Efforts stem in part from successful flight tests in September, when two B-52 Stratofortress engines ran on a synthetic fuel. The alternative fuel was made from a 50-50 blend of traditional crude-oil based fuel and a Fischer-Tropsch fuel derived from natural gas while the remaining six engines ran on traditional JP-8 fuel. The tests took place at Edwards Air Force Base, Calif.

"AFRL's involvement has been to look at the science and technology behind the (Fischer-Tropsch) fuels, focusing on the fundamental lab work and basic fuel properties while exploring the suitability and feasibility of using them to meet Air Force needs," said William Harrison, a senior adviser for the OSD Assured Fuels Initiative and an engineer with AFRL Propulsion Directorate. "Now that the two-engine flight tests are complete, we will focus on the certification of the fuel for all Air Force aircraft and ground-support and look at how the fuel will work with the Air Force's existing logistic infrastructure."

Mr. Harrison added that developing an organized, streamlined certification process for the alternative fuel is a collaborative effort involving a team from AFRL, the Air Force Materiel Command Engineering Office and Aeronautical Systems Center.

The Air Force is also looking for full interchangeability in the marketplace, and, Mr. Harrison said the certification will be on the 50-50 blend.

"However, we will keep researching the possibility of increasing the blend ratio as well, and with the successful flight tests and the preliminary data, we know we have a proven range that works," Mr. Harrison said.

"With the 50-50 blend, we took a very conservative and methodical approach to the research, allowing ourselves the best options," he said. "The 50-50 blend is the closest to the JP-8 fuel that is currently used."

In addition to the fuel certification, AFRL is continuing to research the suitability of using Fischer-Tropsch fuels in other military aircraft applications such as hypersonics and unmanned aerial vehicles.

Through these efforts, the Air Force has taken an innovative approach to find domestically-produced alternative fuels that will lead to greater fuel efficiency and help alleviate dependence on foreign energy sources.

In an official letter to Airmen in September, Secretary of the Air Force Michael W. Wynne stated that energy independence is a key element to ensuring the United States' economic and national security, and an assured domestic supply of fuel and an aggressive energy conservation plan will benefit the entire Air Force.

Along with the assured domestic supply, alternative fuels are also very clean, reducing emissions and particulates in the air. Mr. Harrison points out that one major advantage to the Fischer-Tropsch process is that it removes the aromatic compounds and sulfur from the fuel. 

"It is a very clean fuel that will lead to a reduction in aircraft emissions," Mr. Harrison said. "During the research with the T63 turbine engine testing, we found that even low amounts of the (Fischer-Tropsch) fuel, when blended with JP-8, significantly reduced exhaust emission particulates."

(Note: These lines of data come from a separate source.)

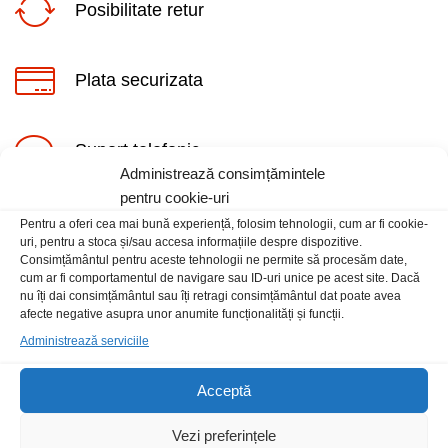
Posibilitate retur
Plata securizata
Suport telefonic
ț
ț
Administrează consimțămintele
im
xim
pentru cookie-uri
Pentru a oferi cea mai bună experiență, folosim tehnologii, cum ar fi cookie-
uri, pentru a stoca și/sau accesa informațiile despre dispozitive.
Consimțământul pentru aceste tehnologii ne permite să procesăm date,
cum ar fi comportamentul de navigare sau ID-uri unice pe acest site. Dacă
nu îți dai consimțământul sau îți retragi consimțământul dat poate avea
Informatii
afecte negative asupra unor anumite funcționalități și funcții.
Administrează serviciile
Contact
Locatia magazinului
Acceptă
Vezi preferințele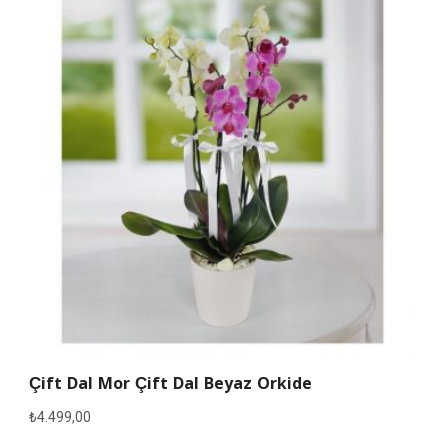
Çift Dal Mor Çift Dal Beyaz Orkide
₺
4.499,00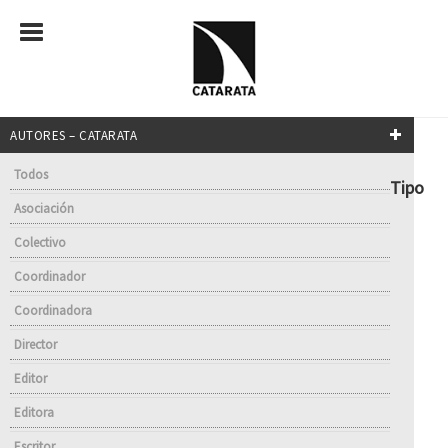
AUTORES – CATARATA
Todos
Tipo
Asociación
Colectivo
Coordinador
Coordinadora
Director
Editor
Editora
Escritor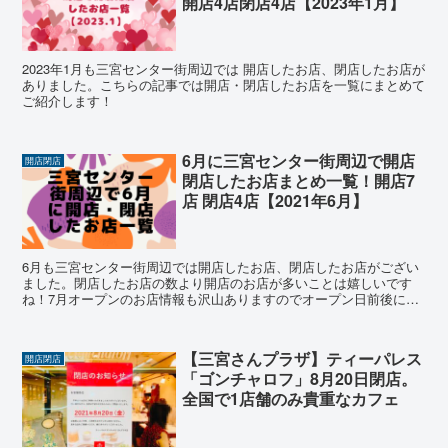
開店4店閉店4店【2023年1月】
2023年1月も三宮センター街周辺では 開店したお店、閉店したお店が
ありました。こちらの記事では開店・閉店したお店を一覧にまとめて
ご紹介します！
6月に三宮センター街周辺で開店
開店閉店
閉店したお店まとめ一覧！開店7
店 閉店4店【2021年6月】
6月も三宮センター街周辺では開店したお店、閉店したお店がござい
ました。閉店したお店の数より開店のお店が多いことは嬉しいです
ね！7月オープンのお店情報も沢山ありますのでオープン日前後に実
際に訪れて随時アップしていく予定です！
【三宮さんプラザ】ティーパレス
開店閉店
「ゴンチャロフ」8月20日閉店。
全国で1店舗のみ貴重なカフェ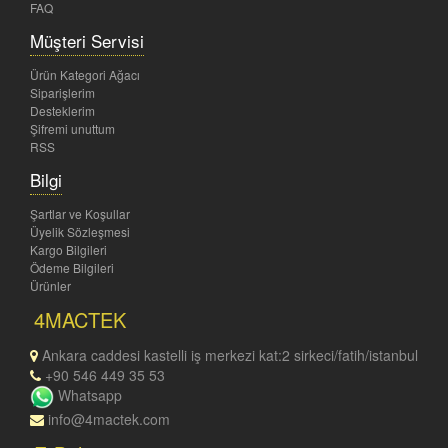
FAQ
Müşteri Servisi
Ürün Kategori Ağacı
Siparişlerim
Desteklerim
Şifremi unuttum
RSS
Bilgi
Şartlar ve Koşullar
Üyelik Sözleşmesi
Kargo Bilgileri
Ödeme Bilgileri
Ürünler
4MACTEK
Ankara caddesi kastelli iş merkezi kat:2 sirkeci/fatih/istanbul
+90 546 449 35 53
Whatsapp
info@4mactek.com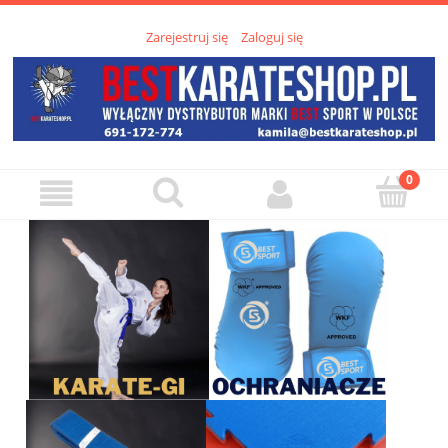
Zarejestruj się
Zaloguj się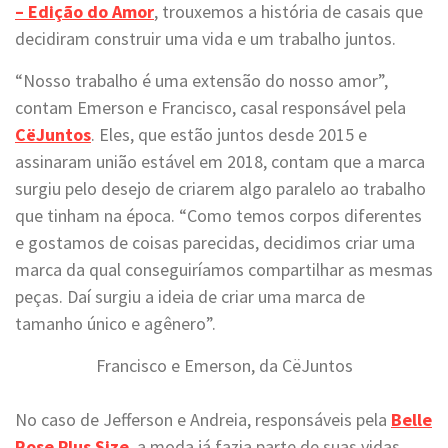
– Edição do Amor
, trouxemos a história de casais que
decidiram construir uma vida e um trabalho juntos.
“Nosso trabalho é uma extensão do nosso amor”,
contam Emerson e Francisco, casal responsável pela
CëJuntos
. Eles, que estão juntos desde 2015 e
assinaram união estável em 2018, contam que a marca
surgiu pelo desejo de criarem algo paralelo ao trabalho
que tinham na época. “Como temos corpos diferentes
e gostamos de coisas parecidas, decidimos criar uma
marca da qual conseguiríamos compartilhar as mesmas
peças. Daí surgiu a ideia de criar uma marca de
tamanho único e agênero”.
Francisco e Emerson, da CëJuntos
No caso de Jefferson e Andreia, responsáveis pela
Belle
Rose Plus Size
, a moda já fazia parte de suas vidas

Research has shown that the alternative fuel has excellent low temperature properties, which can help improve capacity for flying at higher altitudes, and has increased fuel thermal stability, which allows development of more fuel efficient propulsion systems.

"We are looking at coal as the most attractive option at this point, because it is viable both technically and economically, with vast resources available domestically," Mr. Harrison said. "An added benefit is that the plants that produce the synthetic fuel can also produce electricity as a by product of the process at the same time, which is a very beneficial commonality."

Plans for a B-52 flight demo using synthetic fuel in all eight engines are under way and could occur in 2006.